Exercise requirements
Look below for the line containing "o, abituato a vivere sotto i riflettori."; from there, print each line exactly up to and including the line containing "uso che possa", and stop.

Extracted information
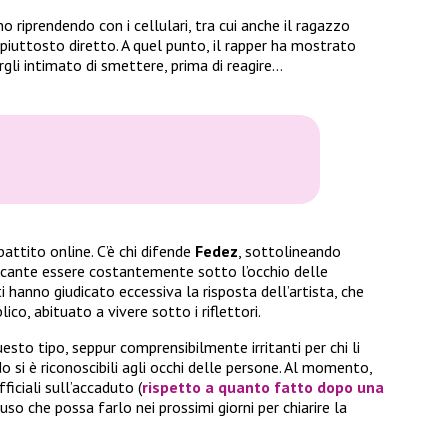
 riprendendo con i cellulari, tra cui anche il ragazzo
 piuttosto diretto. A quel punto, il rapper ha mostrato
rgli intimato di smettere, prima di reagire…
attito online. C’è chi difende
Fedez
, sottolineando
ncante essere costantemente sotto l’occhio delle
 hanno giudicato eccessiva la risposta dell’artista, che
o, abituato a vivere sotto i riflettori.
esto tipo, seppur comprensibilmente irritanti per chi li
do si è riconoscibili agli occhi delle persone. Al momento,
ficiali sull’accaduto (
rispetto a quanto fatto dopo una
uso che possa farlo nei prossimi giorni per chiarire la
==
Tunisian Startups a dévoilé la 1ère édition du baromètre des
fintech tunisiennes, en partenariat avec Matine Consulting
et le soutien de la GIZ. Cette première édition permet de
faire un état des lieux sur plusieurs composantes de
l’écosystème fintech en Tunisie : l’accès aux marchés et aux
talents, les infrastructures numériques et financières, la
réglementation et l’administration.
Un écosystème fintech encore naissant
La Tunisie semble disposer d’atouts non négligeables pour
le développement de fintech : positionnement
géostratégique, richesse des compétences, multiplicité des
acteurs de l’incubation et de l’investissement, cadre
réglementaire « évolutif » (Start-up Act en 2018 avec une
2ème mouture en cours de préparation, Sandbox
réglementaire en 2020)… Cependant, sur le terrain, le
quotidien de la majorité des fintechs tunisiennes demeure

Exercise response
o, abituato a vivere sotto i riflettori.
esto tipo, seppur comprensibilmente irritanti per chi li
do si è riconoscibili agli occhi delle persone. Al momento,
ficiali sull’accaduto (
rispetto a quanto fatto dopo una
uso che possa farlo nei prossimi giorni per chiarire la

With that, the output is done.